Linda Manz, also known through his wife Linda Guthrie, actress from Days of Heaven and Out of the Blue, died Friday, according to a message posted on social media through the family circle. She’s 58.
A GoFundMe page created through his son Michael Guthrie for funeral expenses indicates that Manz died after battling lung cancer and pneumonia. “Linda, a loving wife, a worried mother, a glorious grandmother and a wonderful friend we enjoyed through many,” Guthrie wrote through the page.
Manz was born in 1961 in New York City. Her first role came here at the age of 15 in Terrence Malick’s Days of Heaven, as a young teenager traveling with her older brother and girlfriend, traveling staff skipping freight trains in the Texas Panhandle of the Great Depression. The last roles were played through Richard Gere and Brooke Adams, respectively, in a 1970s harvest that also starred Sam Shepard as the rich farmer who represents the third point of a tragic romantic triangle. Manz’s tasty storytelling is a key detail of the poetic charm of the 1978 film.

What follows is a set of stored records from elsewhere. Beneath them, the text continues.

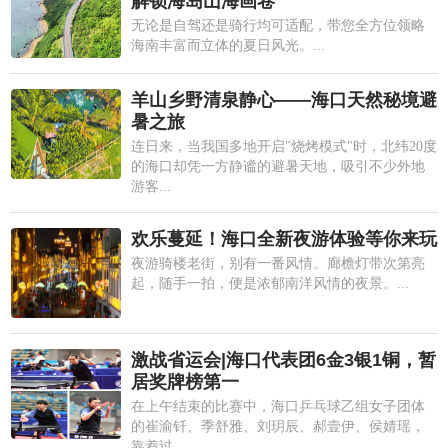
解锁海岛山海画卷
无论是自驾还是骑行均可适配，带您全方位领略
海南丰富而立体的夏日风光。...
羊山乡野清泉静心——海口天然秘境避
暑之旅
连日来，当我国多地开启"烧烤模式"时，北纬20度
的海口却凭一方静谧的避暑天地，吸引不少外地
游客...
欢乐蔓延！海口全新夜游体验等你来玩
夜游骑楼老街，别有一番风情。廊檐灯带次第亮
起，随手一拍，便是浓郁南洋风情的夜景。...
激战省运会|海口代表团6金3银1铜，暂
居奖牌榜第一
在上午结束的比赛中，海口乒乓球乙组女子团体
的崔渝钎、季舒雅、刘玥辰、郝壹伊、侯婧瑶，
靠着过...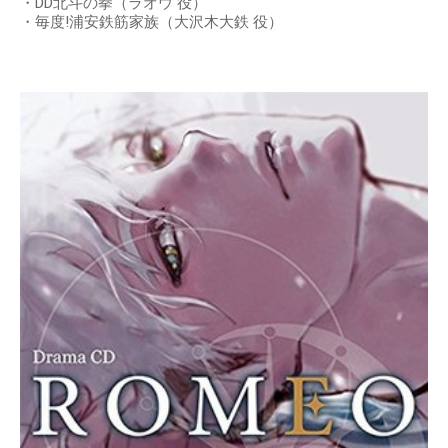
・DD北斗の拳（ラオウ 役）
・毎度!浦安鉄筋家族（大沢木大鉄 役）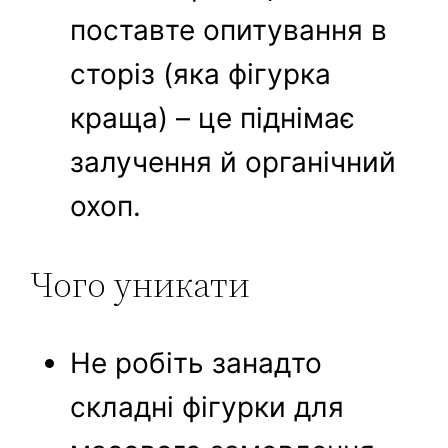
поставте опитування в
сторіз (яка фігурка
краща) – це піднімає
залучення й органічний
охоп.
Чого уникати
Не робіть занадто
складні фігурки для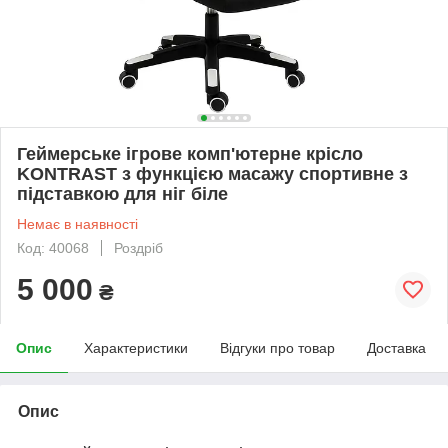
Геймерське ігрове комп'ютерне крісло
KONTRAST з функцією масажу спортивне з
підставкою для ніг біле
Немає в наявності
Код: 40068
Роздріб
5 000
₴
Опис
Характеристики
Відгуки про товар
Доставка
Опис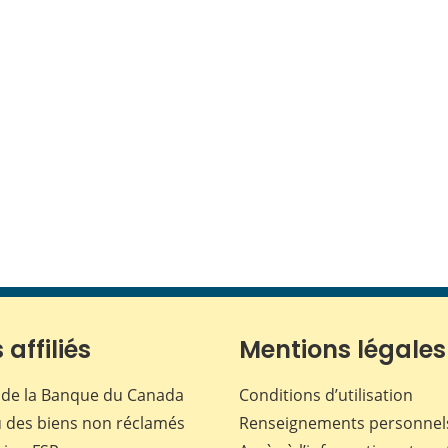
 affiliés
Mentions légales
de la Banque du Canada
Conditions d’utilisation
 des biens non réclamés
Renseignements personnel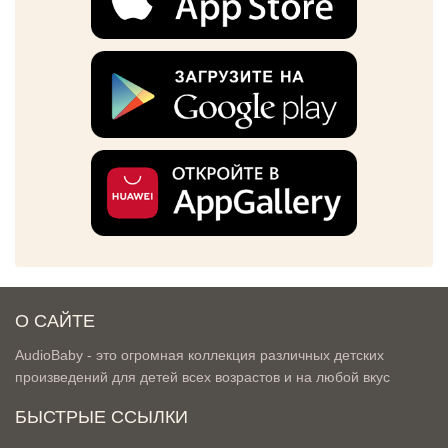
О САЙТЕ
AudioBaby - это огромная коллекция различных детских
произведений для детей всех возрастов и на любой вкус
БЫСТРЫЕ ССЫЛКИ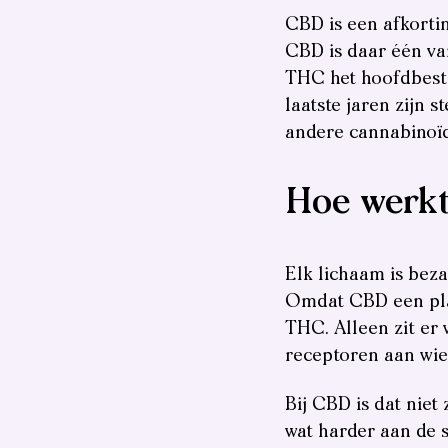
CBD is een afkortin
CBD is daar één v
THC het hoofdbestan
laatste jaren zij
andere cannabinoïd
Hoe werkt
Elk lichaam is bezaa
Omdat CBD een plan
THC. Alleen zit er 
receptoren aan wiet
Bij CBD is dat niet 
wat harder aan de s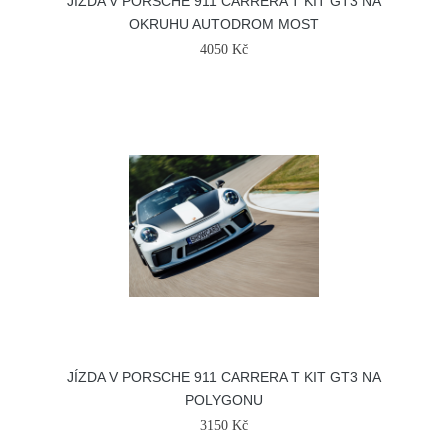
JÍZDA V PORSCHE 911 CARRERA T KIT GT3 NA
OKRUHU AUTODROM MOST
4050 Kč
JÍZDA V PORSCHE 911 CARRERA T KIT GT3 NA
POLYGONU
3150 Kč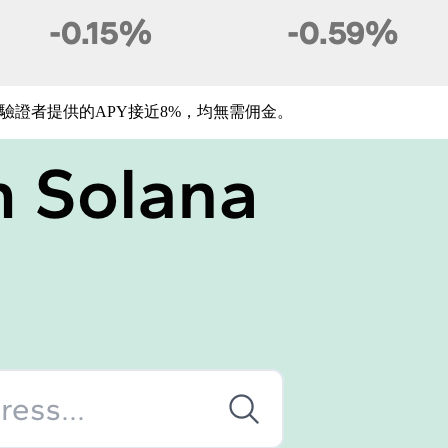
靠前的驗證者提供的APY接近8%，均無需佣金。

He continued to appear in Philip Kaufman’s 1979 drama The Wanderers opposite Ken Wahl. The film is based on Richard Price’s novel about a gang of Italian-American teenagers. On Facebook, Wahl posted several polaroid photos of Manz from the film and wrote, “It’s wonderful to paint and I’m grateful to have been able to communicate with her before her death this morning.”
Manz starred alongside director Dennis Hopper in his 1980 cult drama Out of the Blue, a Cannes film festival in which she played a young rebellious elvis Presley fan and punk music, at odds with her former father’s property, performed through Hopper.

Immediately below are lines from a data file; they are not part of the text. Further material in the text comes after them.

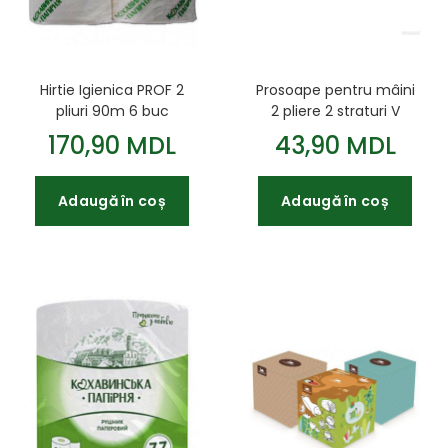
Hirtie Igienica PROF 2
Prosoape pentru mâini
pliuri 90m 6 buc
2 pliere 2 straturi V
Djambo
Harmony 230×240 mm
170,90 MDL
43,90 MDL
157 buc. albe
Adaugă în coș
Adaugă în coș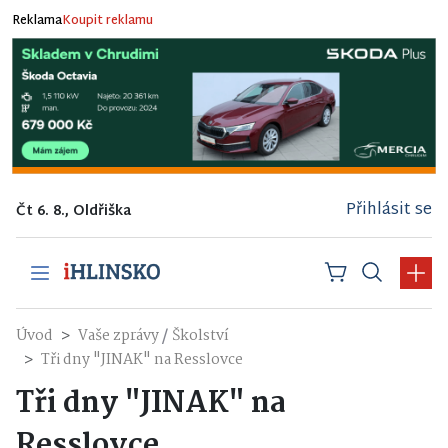
Reklama
Koupit reklamu
Přihlásit se
Čt 6. 8., Oldřiška
/
Úvod
Vaše zprávy
Školství
Tři dny "JINAK" na Resslovce
Tři dny "JINAK" na
Resslovce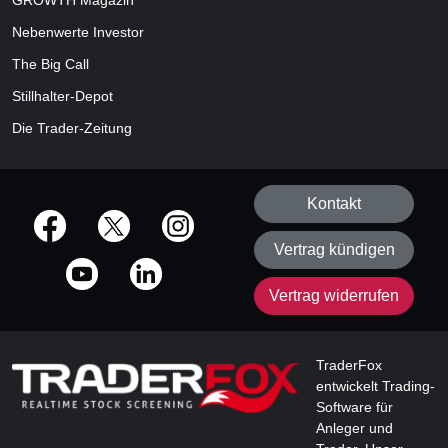
GROWTH
Magazin
Nebenwerte Investor
The Big Call
Stillhalter-Depot
Die Trader-Zeitung
Kontakt
offizielle Social Media-Accounts
Vertrag kündigen
Vertrag widerrufen
TraderFox
entwickelt Trading-
Software für
Anleger und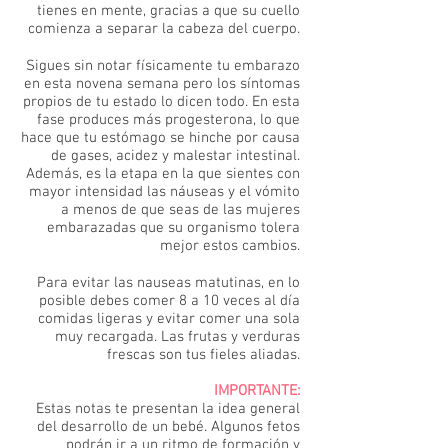
tienes en mente, gracias a que su cuello
comienza a separar la cabeza del cuerpo.
Sigues sin notar físicamente tu embarazo
en esta novena semana pero los síntomas
propios de tu estado lo dicen todo. En esta
fase produces más progesterona, lo que
hace que tu estómago se hinche por causa
de gases, acidez y malestar intestinal.
Además, es la etapa en la que sientes con
mayor intensidad las náuseas y el vómito
a menos de que seas de las mujeres
embarazadas que su organismo tolera
mejor estos cambios.
Para evitar las nauseas matutinas, en lo
posible debes comer 8 a 10 veces al día
comidas ligeras y evitar comer una sola
muy recargada. Las frutas y verduras
frescas son tus fieles aliadas.
IMPORTANTE:
Estas notas te presentan la idea general
del desarrollo de un bebé. Algunos fetos
podrán ir a un ritmo de formación y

She persuaded her to leave the interim retreat through director Harmony Korine in 1997 to play the mother of Solomon, one of Gummo’s outdoor fringe teens, an unconventional drama set in a small Ohio town that had been hit by a tornado.
“I had admired her,” Korine said in an interview with Index magazine at the time. “There was a feeling about him that I liked, it wasn’t even a comedy. It was like how I felt about Buster Keaton when I first saw him. There was a kind of poetry about him, a flash. Or they burned. . “
One of his co-star in Gummo, Chloo Sevigny, was one of the independent film artists who protected the recovery and relaunch of Manz’s small but indelible film. Sevigny called Manz her favorite actress, while Natasha Lyonne was another former child actress who expressed admiration for her exclusive gifts as a teenage artist. “The global as a total doesn’t make sense to me, and there are safe havens,” Lyonne said in a 2013 article in Interview magazine. “Linda Manz in Out of the Blue is one of them.”

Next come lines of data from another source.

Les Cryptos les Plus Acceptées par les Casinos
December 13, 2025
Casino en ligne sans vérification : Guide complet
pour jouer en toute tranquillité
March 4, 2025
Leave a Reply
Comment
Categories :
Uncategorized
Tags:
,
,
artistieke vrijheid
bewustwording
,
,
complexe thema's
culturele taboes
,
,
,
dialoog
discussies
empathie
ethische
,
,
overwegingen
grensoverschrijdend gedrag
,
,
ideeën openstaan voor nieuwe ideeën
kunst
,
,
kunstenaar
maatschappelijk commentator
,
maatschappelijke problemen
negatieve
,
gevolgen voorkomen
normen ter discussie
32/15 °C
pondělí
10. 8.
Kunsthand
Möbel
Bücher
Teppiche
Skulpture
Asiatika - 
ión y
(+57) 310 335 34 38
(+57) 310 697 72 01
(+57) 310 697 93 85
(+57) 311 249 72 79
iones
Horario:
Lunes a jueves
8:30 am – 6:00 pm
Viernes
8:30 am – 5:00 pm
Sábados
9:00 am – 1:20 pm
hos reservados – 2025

Manz’s last credits came here the same year as Gummo, with a small role as a roommate in Deborah Kara Unger’s character Christine in the mysterious mystery of David Fincher The Game, starring Michael Douglas and Sean Penn. The actress also gave the impression in the short 1979 CBS sitcom Dorothy.
Among those who contributed to the GoFundMe campaign, one donor recalled her “unforgettable, hard and discreetly nuanced” film performances, while many spoke of the wonderful effect it had on her with only a few major roles.
Manz is survived by her husband, cameraman Bobthrough Guthrie, their children Michael and William and their 3 grandchildren.